### PROMPT
Could you reproduce, word for word, everything below from the line containing "Фотогалерея" down to the line containing "АКЦИИ, СКИДКИ", with both of those lines included and no others?

### GIVEN RECORDS

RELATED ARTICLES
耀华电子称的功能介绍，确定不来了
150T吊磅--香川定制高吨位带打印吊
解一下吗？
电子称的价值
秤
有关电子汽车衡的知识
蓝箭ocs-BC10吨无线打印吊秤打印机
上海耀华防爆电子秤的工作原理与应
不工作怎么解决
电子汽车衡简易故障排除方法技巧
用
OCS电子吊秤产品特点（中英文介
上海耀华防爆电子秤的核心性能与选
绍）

---

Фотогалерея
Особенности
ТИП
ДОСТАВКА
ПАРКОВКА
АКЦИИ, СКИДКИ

### EXERCISE OUTPUT
Фотогалерея
Особенности
ТИП
ДОСТАВКА
ПАРКОВКА
АКЦИИ, СКИДКИ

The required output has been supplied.